There are several ways to assemble a split URL back together into a
single string. The parsed URL object has a :func:`geturl()` method.

.. include:: urlparse_geturl.py
    :literal:
    :start-after: #end_pymotw_header

:func:`geturl()` only works on the object returned by
:func:`urlparse()` or :func:`urlsplit()`.

.. {{{cog
.. cog.out(run_script(cog.inFile, 'urlparse_geturl.py'))
.. }}}

::

	$ python urlparse_geturl.py
	
	ORIG  : http://netloc/path;parameters?query=argument#fragment
	PARSED: http://netloc/path;parameters?query=argument#fragment

.. {{{end}}}

If you have a regular tuple of values, you can use
:func:`urlunparse()` to combine them into a URL.
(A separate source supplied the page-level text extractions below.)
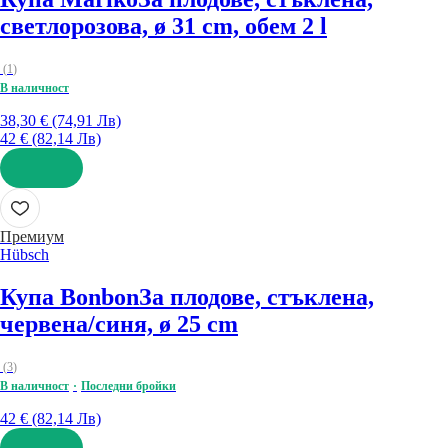
светлорозова, ø 31 cm, обем 2 l
(
1
)
В наличност
38,30 € (74,91 Лв)
42 € (82,14 Лв)
ДОБАВИ
Премиум
Hübsch
Купа Bonbon
За плодове, стъклена,
червена/синя, ø 25 cm
(
3
)
В наличност
Последни бройки
42 € (82,14 Лв)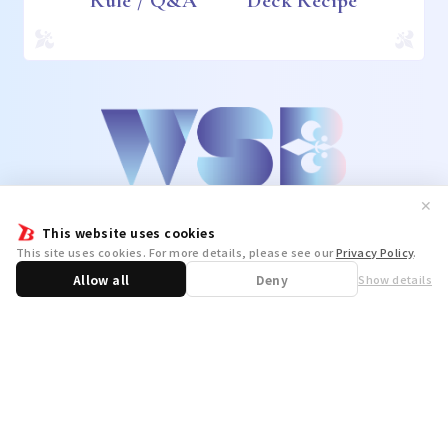
Rule / Q&A
Deck Recipe
✕
This website uses cookies
This site uses cookies. For more details, please see our
Privacy Policy
.
Allow all
Deny
Show details
Share
WSB Official X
.. include:: urlparse_urlunparse.py
    :literal:
    :start-after: #end_pymotw_header

While the :class:`ParseResult` returned by :func:`urlparse()` can be
used as a tuple, in this example I explicitly create a new tuple to
show that :func:`urlunparse()` works with normal tuples, too.

.. {{{cog
.. cog.out(run_script(cog.inFile, 'urlparse_urlunparse.py'))
.. }}}

::

	$ python urlparse_urlunparse.py
	
	ORIG  : http://netloc/path;parameters?query=argument#fragment
	PARSED: <class 'urlparse.ParseResult'> ParseResult(scheme='http', netloc='netloc', path='/path', params='parameters', query='query=argument', fragment='fragment')
	TUPLE : <type 'tuple'> ('http', 'netloc', '/path', 'parameters', 'query=argument', 'fragment')
	NEW   : http://netloc/path;parameters?query=argument#fragment

.. {{{end}}}

If the input URL included superfluous parts, those may be dropped from the
unparsed version of the URL.

.. include:: urlparse_urlunparseextra.py
    :literal:
    :start-after: #end_pymotw_header

In this case, the *parameters*, *query*, and *fragment* are all
missing in the original URL. The new URL does not look the same as the
original, but is equivalent according to the standard.

.. {{{cog
.. cog.out(run_script(cog.inFile, 'urlparse_urlunparseextra.py'))
.. }}}

::

	$ python urlparse_urlunparseextra.py
	
	ORIG  : http://netloc/path;?#
	PARSED: <class 'urlparse.ParseResult'> ParseResult(scheme='http', netloc='netloc', path='/path', params='', query='', fragment='')
	TUPLE : <type 'tuple'> ('http', 'netloc', '/path', '', '', '')
	NEW   : http://netloc/path

.. {{{end}}}

Joining
=======

In addition to parsing URLs, :mod:`urlparse` includes
:func:`urljoin()` for constructing absolute URLs from relative
fragments.

.. include:: urlparse_urljoin.py
    :literal:
    :start-after: #end_pymotw_header

In the example, the relative portion of the path (``"../"``) is taken
into account when the second URL is computed.

.. {{{cog
.. cog.out(run_script(cog.inFile, 'urlparse_urljoin.py'))
.. }}}

::

	$ python urlparse_urljoin.py
	
	http://www.example.com/path/anotherfile.html
	http://www.example.com/anotherfile.html

.. {{{end}}}

.. seealso::

    `urlparse <https://docs.python.org/2/library/urlparse.html>`_
        Standard library documentation for this module.

    :mod:`urllib`
        Retrieve the contents of a resource identified by a URL.

    :mod:`urllib2`
        Alternative API for accessing remote URLs.